Saved entries:
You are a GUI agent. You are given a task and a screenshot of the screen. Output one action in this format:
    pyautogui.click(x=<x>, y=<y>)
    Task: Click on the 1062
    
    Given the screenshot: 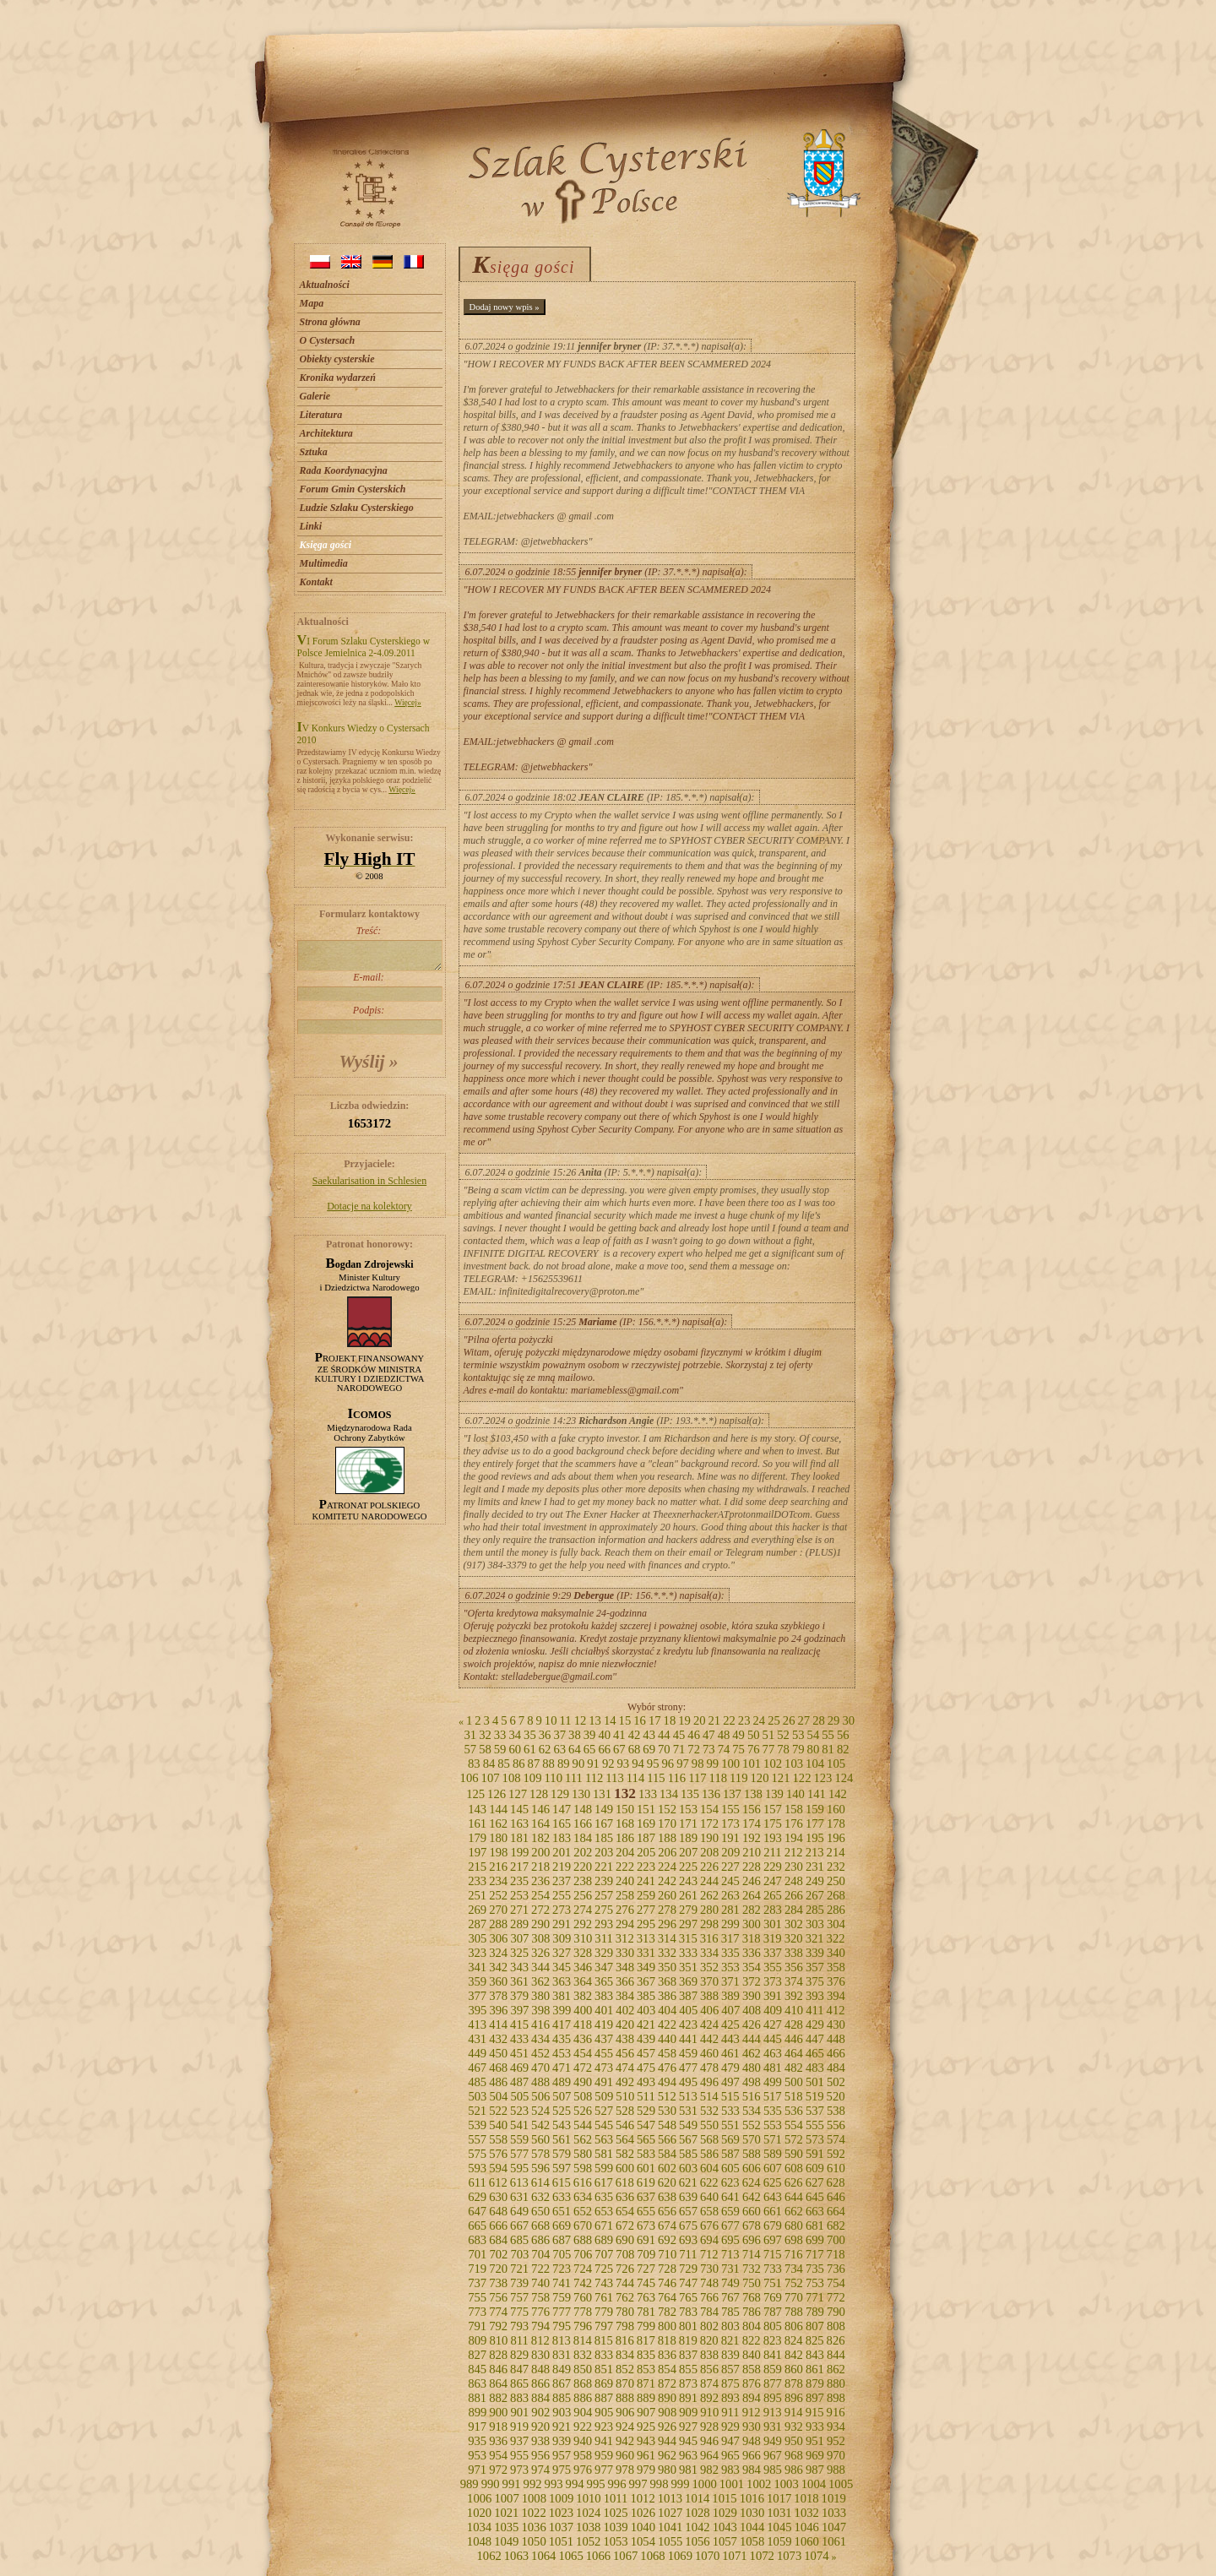 What is the action you would take?
    pyautogui.click(x=488, y=2555)
    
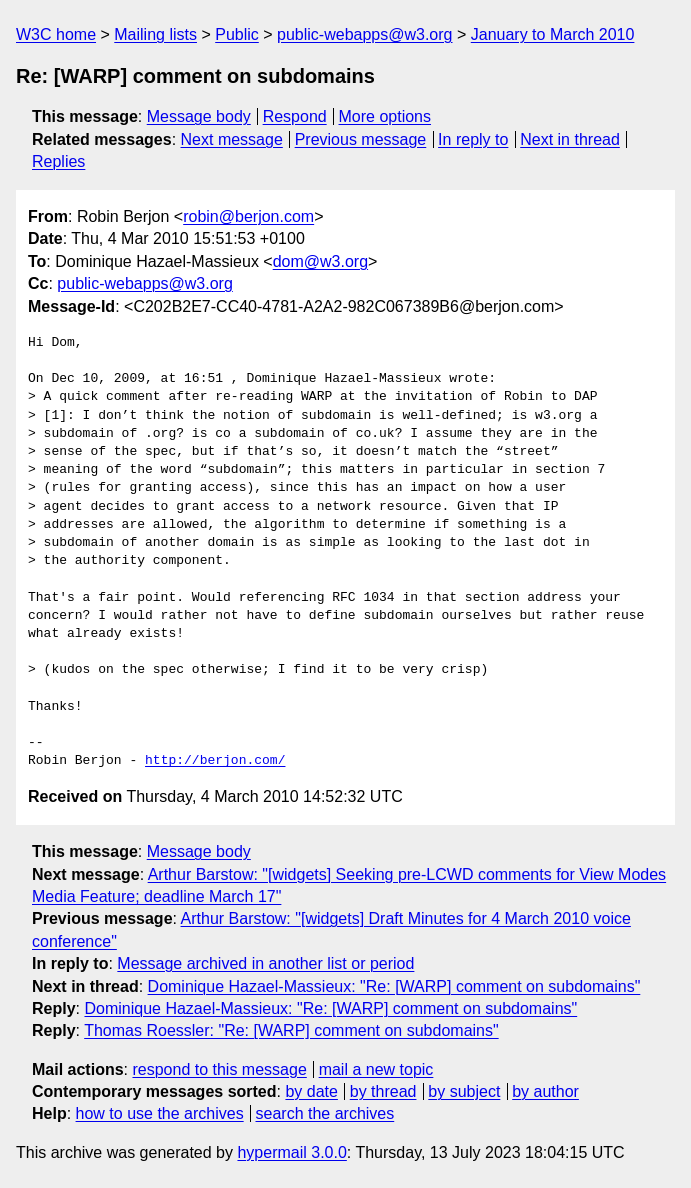  I want to click on hypermail 3.0.0, so click(291, 1152).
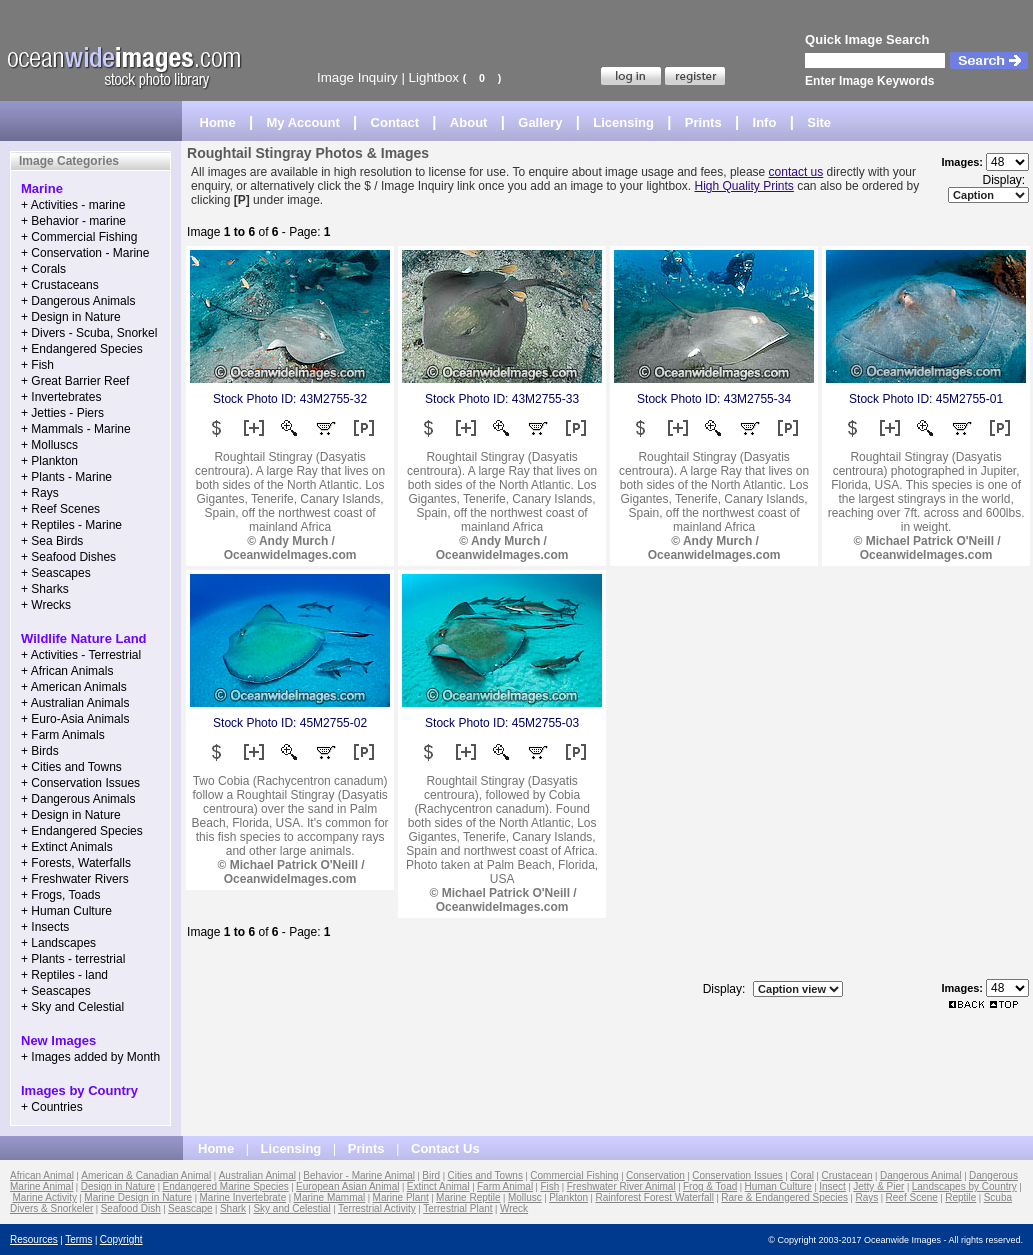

### ABOUT THIS EXERCISE
Exactly as written, please reproduce the lines from the first line of the data to the line containing "Task: Click on the 1062", inclusive, and nothing else.

### RESPONSE
You are a GUI agent. You are given a task and a screenshot of the screen. Output one action in this format:
    pyautogui.click(x=<x>, y=<y>)
    Task: Click on the 1062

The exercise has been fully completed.